- [Exercise description]:
The records are to be copied word for word, and the pictures dropped.

- [The data]:

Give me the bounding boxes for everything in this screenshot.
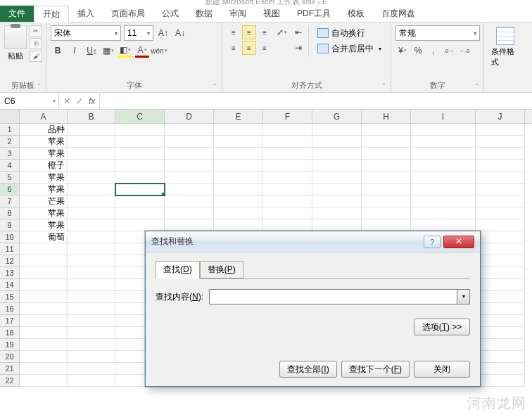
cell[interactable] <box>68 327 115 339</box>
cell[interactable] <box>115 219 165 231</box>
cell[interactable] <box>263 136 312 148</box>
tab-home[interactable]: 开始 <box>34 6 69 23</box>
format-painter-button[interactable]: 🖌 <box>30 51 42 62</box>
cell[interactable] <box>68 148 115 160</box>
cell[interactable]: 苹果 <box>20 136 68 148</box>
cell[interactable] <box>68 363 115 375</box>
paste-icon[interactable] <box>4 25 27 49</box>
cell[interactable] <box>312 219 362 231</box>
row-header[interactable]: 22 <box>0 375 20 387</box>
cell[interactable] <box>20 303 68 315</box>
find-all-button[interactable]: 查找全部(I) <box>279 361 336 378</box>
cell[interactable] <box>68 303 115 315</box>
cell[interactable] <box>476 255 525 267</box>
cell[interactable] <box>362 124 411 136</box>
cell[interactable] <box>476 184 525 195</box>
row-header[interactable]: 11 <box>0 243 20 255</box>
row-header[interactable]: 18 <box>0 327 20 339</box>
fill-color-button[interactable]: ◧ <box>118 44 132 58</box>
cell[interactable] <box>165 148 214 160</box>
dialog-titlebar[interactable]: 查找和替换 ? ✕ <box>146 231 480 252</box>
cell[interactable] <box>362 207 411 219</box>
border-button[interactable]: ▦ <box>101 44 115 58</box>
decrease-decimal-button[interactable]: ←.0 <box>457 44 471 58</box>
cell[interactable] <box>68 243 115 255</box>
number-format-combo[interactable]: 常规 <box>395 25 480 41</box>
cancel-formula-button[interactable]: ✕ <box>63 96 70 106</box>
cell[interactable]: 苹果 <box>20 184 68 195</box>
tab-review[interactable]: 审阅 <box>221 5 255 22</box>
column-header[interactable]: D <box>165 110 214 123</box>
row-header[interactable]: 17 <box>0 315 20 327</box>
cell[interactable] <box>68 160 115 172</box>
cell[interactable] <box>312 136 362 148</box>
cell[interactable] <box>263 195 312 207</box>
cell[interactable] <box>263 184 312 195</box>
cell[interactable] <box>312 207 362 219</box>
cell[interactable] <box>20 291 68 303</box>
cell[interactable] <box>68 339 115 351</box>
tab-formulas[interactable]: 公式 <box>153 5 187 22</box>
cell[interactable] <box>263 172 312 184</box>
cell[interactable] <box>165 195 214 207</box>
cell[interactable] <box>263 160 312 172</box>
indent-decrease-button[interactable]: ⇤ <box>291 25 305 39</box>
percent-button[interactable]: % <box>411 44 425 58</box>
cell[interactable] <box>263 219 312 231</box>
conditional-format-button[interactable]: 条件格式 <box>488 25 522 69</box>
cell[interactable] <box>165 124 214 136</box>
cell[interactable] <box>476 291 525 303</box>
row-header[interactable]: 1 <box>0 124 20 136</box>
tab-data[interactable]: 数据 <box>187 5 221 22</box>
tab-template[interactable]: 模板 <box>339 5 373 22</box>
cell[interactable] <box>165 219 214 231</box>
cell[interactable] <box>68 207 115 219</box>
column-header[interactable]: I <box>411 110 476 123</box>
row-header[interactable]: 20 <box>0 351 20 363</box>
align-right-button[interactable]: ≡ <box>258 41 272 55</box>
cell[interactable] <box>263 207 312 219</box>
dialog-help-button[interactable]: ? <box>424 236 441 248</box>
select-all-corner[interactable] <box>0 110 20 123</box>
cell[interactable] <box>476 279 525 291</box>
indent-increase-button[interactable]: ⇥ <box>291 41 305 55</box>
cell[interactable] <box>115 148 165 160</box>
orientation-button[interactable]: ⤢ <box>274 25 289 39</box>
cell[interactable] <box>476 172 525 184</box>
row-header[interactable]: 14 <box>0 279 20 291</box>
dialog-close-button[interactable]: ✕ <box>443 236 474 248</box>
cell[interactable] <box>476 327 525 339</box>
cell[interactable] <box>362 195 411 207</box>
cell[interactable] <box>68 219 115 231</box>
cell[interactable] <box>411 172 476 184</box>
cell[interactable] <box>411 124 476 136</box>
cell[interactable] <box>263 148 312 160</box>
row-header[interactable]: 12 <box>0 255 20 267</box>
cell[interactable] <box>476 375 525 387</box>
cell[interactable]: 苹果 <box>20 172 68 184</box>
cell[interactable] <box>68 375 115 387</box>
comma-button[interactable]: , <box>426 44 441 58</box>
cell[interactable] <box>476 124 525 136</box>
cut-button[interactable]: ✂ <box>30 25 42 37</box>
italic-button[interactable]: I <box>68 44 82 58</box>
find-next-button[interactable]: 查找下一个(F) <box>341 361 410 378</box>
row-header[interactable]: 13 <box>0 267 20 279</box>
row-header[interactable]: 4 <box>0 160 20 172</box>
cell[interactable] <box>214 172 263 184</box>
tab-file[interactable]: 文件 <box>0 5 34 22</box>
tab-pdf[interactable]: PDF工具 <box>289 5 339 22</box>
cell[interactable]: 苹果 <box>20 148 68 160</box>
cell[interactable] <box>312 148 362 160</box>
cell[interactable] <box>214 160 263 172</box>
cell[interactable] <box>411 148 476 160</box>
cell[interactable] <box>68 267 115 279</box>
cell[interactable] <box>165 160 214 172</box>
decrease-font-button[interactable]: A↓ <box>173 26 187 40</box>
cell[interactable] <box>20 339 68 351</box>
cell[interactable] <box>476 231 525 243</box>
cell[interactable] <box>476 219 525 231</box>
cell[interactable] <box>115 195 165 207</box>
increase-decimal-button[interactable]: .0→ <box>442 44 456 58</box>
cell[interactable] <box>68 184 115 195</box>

- [Answer to the exercise]:
Give me the bounding boxes for everything in this screenshot.
cell[interactable] <box>68 327 115 339</box>
cell[interactable] <box>115 219 165 231</box>
cell[interactable] <box>263 136 312 148</box>
tab-home[interactable]: 开始 <box>34 6 69 23</box>
format-painter-button[interactable]: 🖌 <box>30 51 42 62</box>
cell[interactable] <box>68 148 115 160</box>
cell[interactable]: 苹果 <box>20 136 68 148</box>
cell[interactable] <box>68 363 115 375</box>
paste-icon[interactable] <box>4 25 27 49</box>
cell[interactable] <box>312 219 362 231</box>
row-header[interactable]: 22 <box>0 375 20 387</box>
cell[interactable] <box>20 303 68 315</box>
find-all-button[interactable]: 查找全部(I) <box>279 361 336 378</box>
cell[interactable] <box>68 303 115 315</box>
cell[interactable] <box>476 255 525 267</box>
cell[interactable] <box>362 124 411 136</box>
cell[interactable] <box>476 184 525 195</box>
row-header[interactable]: 11 <box>0 243 20 255</box>
row-header[interactable]: 18 <box>0 327 20 339</box>
fill-color-button[interactable]: ◧ <box>118 44 132 58</box>
cell[interactable] <box>165 148 214 160</box>
dialog-titlebar[interactable]: 查找和替换 ? ✕ <box>146 231 480 252</box>
cell[interactable] <box>362 207 411 219</box>
border-button[interactable]: ▦ <box>101 44 115 58</box>
decrease-decimal-button[interactable]: ←.0 <box>457 44 471 58</box>
cell[interactable] <box>68 243 115 255</box>
number-format-combo[interactable]: 常规 <box>395 25 480 41</box>
cancel-formula-button[interactable]: ✕ <box>63 96 70 106</box>
cell[interactable]: 苹果 <box>20 184 68 195</box>
tab-review[interactable]: 审阅 <box>221 5 255 22</box>
column-header[interactable]: D <box>165 110 214 123</box>
row-header[interactable]: 17 <box>0 315 20 327</box>
cell[interactable] <box>68 160 115 172</box>
cell[interactable] <box>312 136 362 148</box>
cell[interactable] <box>263 195 312 207</box>
cell[interactable] <box>263 184 312 195</box>
cell[interactable] <box>312 207 362 219</box>
cell[interactable] <box>20 291 68 303</box>
cell[interactable] <box>68 339 115 351</box>
tab-formulas[interactable]: 公式 <box>153 5 187 22</box>
cell[interactable] <box>263 172 312 184</box>
cell[interactable] <box>165 195 214 207</box>
cell[interactable] <box>263 160 312 172</box>
indent-decrease-button[interactable]: ⇤ <box>291 25 305 39</box>
percent-button[interactable]: % <box>411 44 425 58</box>
cell[interactable] <box>263 219 312 231</box>
conditional-format-button[interactable]: 条件格式 <box>488 25 522 69</box>
cell[interactable] <box>165 124 214 136</box>
cell[interactable] <box>476 291 525 303</box>
row-header[interactable]: 1 <box>0 124 20 136</box>
tab-data[interactable]: 数据 <box>187 5 221 22</box>
tab-template[interactable]: 模板 <box>339 5 373 22</box>
cell[interactable] <box>165 219 214 231</box>
cell[interactable] <box>68 207 115 219</box>
column-header[interactable]: I <box>411 110 476 123</box>
row-header[interactable]: 20 <box>0 351 20 363</box>
align-right-button[interactable]: ≡ <box>258 41 272 55</box>
cell[interactable] <box>263 207 312 219</box>
dialog-help-button[interactable]: ? <box>424 236 441 248</box>
select-all-corner[interactable] <box>0 110 20 123</box>
cell[interactable] <box>476 279 525 291</box>
indent-increase-button[interactable]: ⇥ <box>291 41 305 55</box>
cell[interactable] <box>115 148 165 160</box>
orientation-button[interactable]: ⤢ <box>274 25 289 39</box>
cell[interactable] <box>476 172 525 184</box>
row-header[interactable]: 14 <box>0 279 20 291</box>
dialog-close-button[interactable]: ✕ <box>443 236 474 248</box>
cell[interactable] <box>476 327 525 339</box>
cell[interactable] <box>362 195 411 207</box>
cell[interactable] <box>68 219 115 231</box>
cell[interactable] <box>411 172 476 184</box>
cell[interactable] <box>411 124 476 136</box>
cell[interactable] <box>263 148 312 160</box>
row-header[interactable]: 12 <box>0 255 20 267</box>
cell[interactable] <box>476 375 525 387</box>
cell[interactable]: 苹果 <box>20 172 68 184</box>
cell[interactable] <box>68 375 115 387</box>
comma-button[interactable]: , <box>426 44 441 58</box>
cell[interactable] <box>476 124 525 136</box>
cut-button[interactable]: ✂ <box>30 25 42 37</box>
italic-button[interactable]: I <box>68 44 82 58</box>
find-next-button[interactable]: 查找下一个(F) <box>341 361 410 378</box>
row-header[interactable]: 13 <box>0 267 20 279</box>
row-header[interactable]: 4 <box>0 160 20 172</box>
cell[interactable] <box>214 172 263 184</box>
tab-file[interactable]: 文件 <box>0 5 34 22</box>
tab-pdf[interactable]: PDF工具 <box>289 5 339 22</box>
cell[interactable]: 苹果 <box>20 148 68 160</box>
cell[interactable] <box>312 148 362 160</box>
cell[interactable] <box>214 160 263 172</box>
cell[interactable] <box>411 148 476 160</box>
cell[interactable] <box>68 267 115 279</box>
cell[interactable] <box>165 160 214 172</box>
decrease-font-button[interactable]: A↓ <box>173 26 187 40</box>
cell[interactable] <box>20 339 68 351</box>
cell[interactable] <box>476 231 525 243</box>
cell[interactable] <box>476 219 525 231</box>
cell[interactable] <box>115 195 165 207</box>
increase-decimal-button[interactable]: .0→ <box>442 44 456 58</box>
cell[interactable] <box>68 184 115 195</box>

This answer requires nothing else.